Quand on le rencontrait, le groupe frappait par son étrangeté, son anomalie presque : mélange de rustique, voire de rustaud, et de grâce sophistiquée, précieuse, il semblait avoir les santiags bien ancrée dans le Sud éternel mais la tête, du moins celle de Stipe, totalement larguée dans le cosmos et les nuages. Ils évoquaient ainsi ces dessins tordants du dessinateur anglais Glen Baxter, où des cowboys devisent sur Kant ou le surréalisme tout en attrapant des vachettes au lasso.
REM, c’était à la fois la poussière de la terre et celle des étoiles, un mélange insolite de musiques strictement américaines (les groupes en B du bonheur : Beach Boys, Big Star, Buffalo Springfield ou Byrds) et de lyrisme éthéré, venu sans doute d’Angleterre dans quelque rêve humide de Michael Stipe. Ce décalage entre le chanteur et son groupe était trop criant de vérité depuis l’extérieur pour être à ce point marqué en interne : les rôles étaient sans doute moins caricaturaux, mais de ses différences, le groupe a nourri une musique impossible, souvent merveilleuse – Nightswimming ou Everybody Hurts, entre autres ballades chancelantes.

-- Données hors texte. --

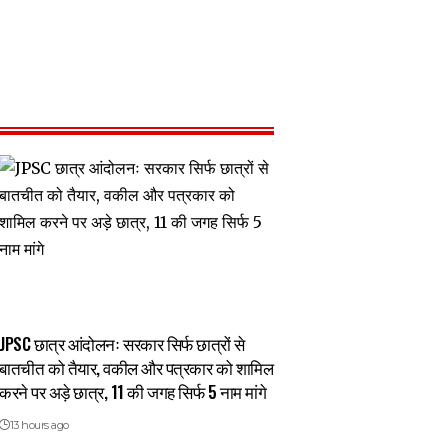
JPSC छात्र आंदोलनः सरकार सिर्फ छात्रों से
बातचीत को तैयार, वकील और पत्रकार को शामिल
करने पर अड़े छात्र, 11 की जगह सिर्फ 5 नाम मांगे
13 hours ago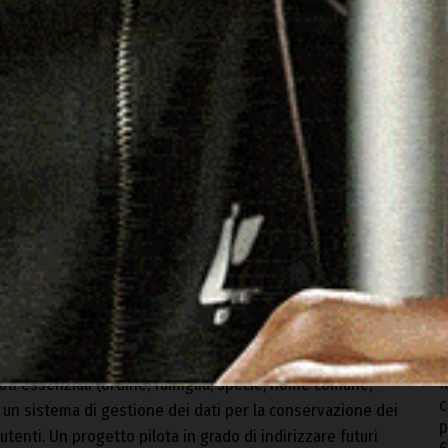
V
a
7
O
P
7
C
b
el CEAS Montalbo Lodè è il primo passo per la creazione
6
permette l’acquisizione di immagini ad alta definizione e
I
ati essenziali (ordine, famiglia, specie, nome comune,
c
di un sistema di gestione dei dati per la conservazione dei
p
d utenti. Un progetto pilota in grado di indirizzare futuri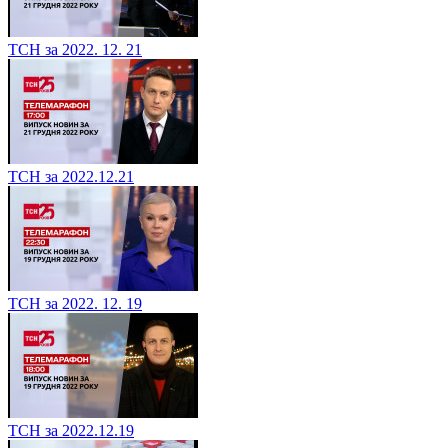
ТСН за 2022. 12. 21
ТСН за 2022.12.21
ТСН за 2022. 12. 19
ТСН за 2022.12.19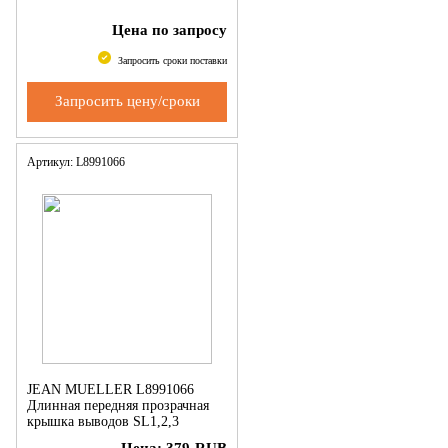
Цена по запросу
Запросить сроки поставки
Запросить цену/сроки
Артикул: L8991066
JEAN MUELLER L8991066
Длинная передняя прозрачная
крышка выводов SL1,2,3
Цена:
379
RUB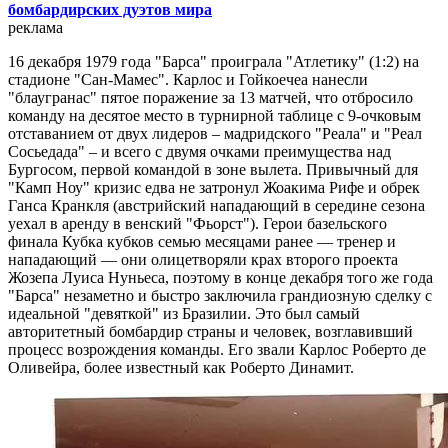
бомбардирских дуэтов мира
реклама
16 декабря 1979 года "Барса" проиграла "Атлетику" (1:2) на
стадионе "Сан-Мамес". Карлос и Гойкоечеа нанесли
"блаугранас" пятое поражение за 13 матчей, что отбросило
команду на десятое место в турнирной таблице с 9-очковым
отставанием от двух лидеров – мадридского "Реала" и "Реал
Сосьедада" – и всего с двумя очками преимущества над
Бургосом, первой командой в зоне вылета. Привычный для
"Камп Ноу" кризис едва не затронул Жоакима Рифе и обрек
Ганса Кранкля (австрийский нападающий в середине сезона
уехал в аренду в венский "Фьорст"). Герои базельского
финала Кубка кубков семью месяцами ранее — тренер и
нападающий — они олицетворяли крах второго проекта
Жозепа Луиса Нуньеса, поэтому в конце декабря того же года
"Барса" незаметно и быстро заключила грандиозную сделку с
идеальной "девяткой" из Бразилии. Это был самый
авторитетный бомбардир страны и человек, возглавивший
процесс возрождения команды. Его звали Карлос Роберто де
Оливейра, более известный как Роберто Динамит.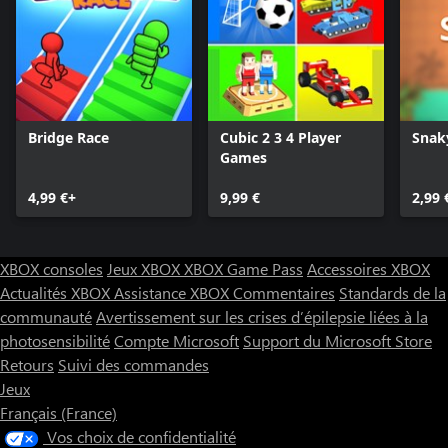
Bridge Race
Cubic 2 3 4 Player
Snak
Games
4,99 €+
9,99 €
2,99 
XBOX consoles
Jeux XBOX
XBOX Game Pass
Accessoires XBOX
Actualités XBOX
Assistance XBOX
Commentaires
Standards de la
communauté
Avertissement sur les crises d’épilepsie liées à la
photosensibilité
Compte Microsoft
Support du Microsoft Store
Retours
Suivi des commandes
Jeux
Français (France)
Vos choix de confidentialité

Le groupe est ainsi resté, au fil de ses quinze albums, en équilibre, penchant parfois d’un côté, parfois de l’autre, se faisant peur en s’éloignant trop de ses bases à l’époque de Automatic For The People, au point d’enchaîner avec un Monster rétrograde, mais rassurant pour le groupe. Même s’il était devenu plus pépère musicalement avec l’âge, REM reste un exemple de dignité et d’exigence, d’engagement politique et citoyen infatigable. Aux Etats-Unis seulement, le groupe a vendu plus de 25 millions d’albums : ça n’aurait servi à rien si ça n’avait pas permis d’ouvrir les portes des charts et des radios à tout un pan du rock, de Radiohead à Nirvana (qui devait tourner avec les hommes d’Athens, tout était réglé, sauf le suicide de Cobain). « Un homme sage a un jour dit ‘réussir une fête, c’est savoir quand se retirer’”, écrit aujourd’hui le groupe sur son site. Bonne retraite, donc, même si on est déjà certain de vite retrouver Stipe en solo, et probablement loin de la terre.